Record excerpts:
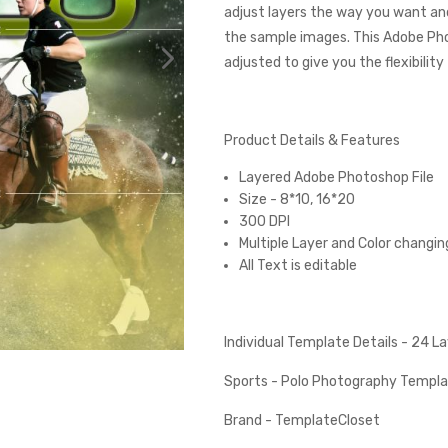
adjust layers the way you want and
the sample images. This Adobe Ph
adjusted to give you the flexibilit
Product Details & Features
Layered Adobe Photoshop File
Size - 8*10, 16*20
300 DPI
Multiple Layer and Color changin
All Text is editable
Individual Template Details - 24 
Sports - Polo Photography Templ
Brand - TemplateCloset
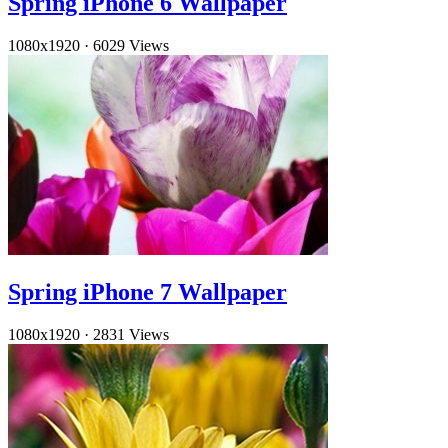
Spring iPhone 6 Wallpaper
1080x1920
·
6029 Views
Spring iPhone 7 Wallpaper
1080x1920
·
2831 Views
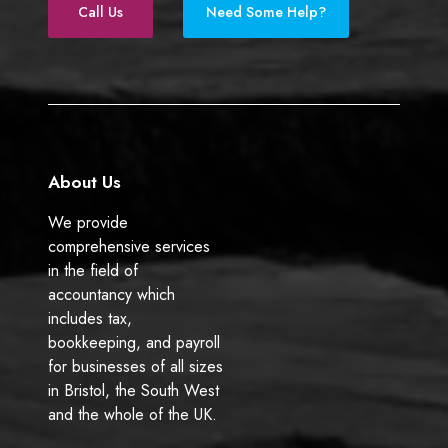
e
k
Call Us
Need Some Help?
b
e
o
d
o
I
k
n
About Us
We provide
comprehensive services
in the field of
accountancy which
includes tax,
bookkeeping, and payroll
for businesses of all sizes
in Bristol, the South West
and the whole of the UK.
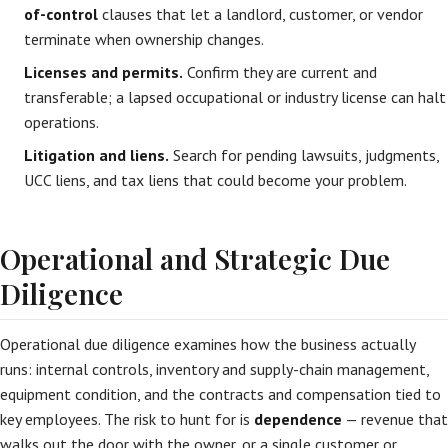
of-control
clauses that let a landlord, customer, or vendor
terminate when ownership changes.
Licenses and permits.
Confirm they are current and
transferable; a lapsed occupational or industry license can halt
operations.
Litigation and liens.
Search for pending lawsuits, judgments,
UCC liens, and tax liens that could become your problem.
Operational and Strategic Due
Diligence
Operational due diligence examines how the business actually
runs: internal controls, inventory and supply-chain management,
equipment condition, and the contracts and compensation tied to
key employees. The risk to hunt for is
dependence
— revenue that
walks out the door with the owner, or a single customer or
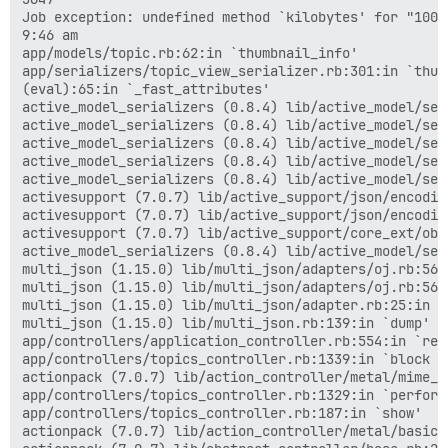
Job exception: undefined method `kilobytes' for "100":
9:46 am

app/models/topic.rb:62:in `thumbnail_info'

app/serializers/topic_view_serializer.rb:301:in `thumb
(eval):65:in `_fast_attributes'

active_model_serializers (0.8.4) lib/active_model/ser
active_model_serializers (0.8.4) lib/active_model/ser
active_model_serializers (0.8.4) lib/active_model/ser
active_model_serializers (0.8.4) lib/active_model/ser
active_model_serializers (0.8.4) lib/active_model/ser
activesupport (7.0.7) lib/active_support/json/encodin
activesupport (7.0.7) lib/active_support/json/encodin
activesupport (7.0.7) lib/active_support/core_ext/obj
active_model_serializers (0.8.4) lib/active_model/ser
multi_json (1.15.0) lib/multi_json/adapters/oj.rb:56:i
multi_json (1.15.0) lib/multi_json/adapters/oj.rb:56:i
multi_json (1.15.0) lib/multi_json/adapter.rb:25:in `d
multi_json (1.15.0) lib/multi_json.rb:139:in `dump'

app/controllers/application_controller.rb:554:in `rend
app/controllers/topics_controller.rb:1339:in `block (
actionpack (7.0.7) lib/action_controller/metal/mime_r
app/controllers/topics_controller.rb:1329:in `perform_
app/controllers/topics_controller.rb:187:in `show'

actionpack (7.0.7) lib/action_controller/metal/basic_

Task requirements: Apart from the pictures, all of the data must be duplicated exactly as shown above.

Answer to this task:
adjust layers the way you want and
the sample images. This Adobe Ph
adjusted to give you the flexibilit
Product Details & Features
Layered Adobe Photoshop File
Size - 8*10, 16*20
300 DPI
Multiple Layer and Color changin
All Text is editable
Individual Template Details - 24 
Sports - Polo Photography Templ
Brand - TemplateCloset
Spring iPhone 6 Wallpaper
1080x1920
·
6029 Views
Spring iPhone 7 Wallpaper
1080x1920
·
2831 Views
e
k
Call Us
Need Some Help?
b
e
o
d
o
I
k
n
About Us
We provide
comprehensive services
in the field of
accountancy which
includes tax,
bookkeeping, and payroll
for businesses of all sizes
in Bristol, the South West
and the whole of the UK.
of-control
clauses that let a landlord, customer, or vendor
terminate when ownership changes.
Licenses and permits.
Confirm they are current and
transferable; a lapsed occupational or industry license can halt
operations.
Litigation and liens.
Search for pending lawsuits, judgments,
UCC liens, and tax liens that could become your problem.
Operational and Strategic Due
Diligence
Operational due diligence examines how the business actually
runs: internal controls, inventory and supply-chain management,
equipment condition, and the contracts and compensation tied to
key employees. The risk to hunt for is
dependence
— revenue that
walks out the door with the owner, or a single customer or
Job exception: undefined method `kilobytes' for "100":
9:46 am

app/models/topic.rb:62:in `thumbnail_info'

app/serializers/topic_view_serializer.rb:301:in `thumb
(eval):65:in `_fast_attributes'

active_model_serializers (0.8.4) lib/active_model/ser
active_model_serializers (0.8.4) lib/active_model/ser
active_model_serializers (0.8.4) lib/active_model/ser
active_model_serializers (0.8.4) lib/active_model/ser
active_model_serializers (0.8.4) lib/active_model/ser
activesupport (7.0.7) lib/active_support/json/encodin
activesupport (7.0.7) lib/active_support/json/encodin
activesupport (7.0.7) lib/active_support/core_ext/obj
active_model_serializers (0.8.4) lib/active_model/ser
multi_json (1.15.0) lib/multi_json/adapters/oj.rb:56:i
multi_json (1.15.0) lib/multi_json/adapters/oj.rb:56:i
multi_json (1.15.0) lib/multi_json/adapter.rb:25:in `d
multi_json (1.15.0) lib/multi_json.rb:139:in `dump'

app/controllers/application_controller.rb:554:in `rend
app/controllers/topics_controller.rb:1339:in `block (
actionpack (7.0.7) lib/action_controller/metal/mime_r
app/controllers/topics_controller.rb:1329:in `perform_
app/controllers/topics_controller.rb:187:in `show'

actionpack (7.0.7) lib/action_controller/metal/basic_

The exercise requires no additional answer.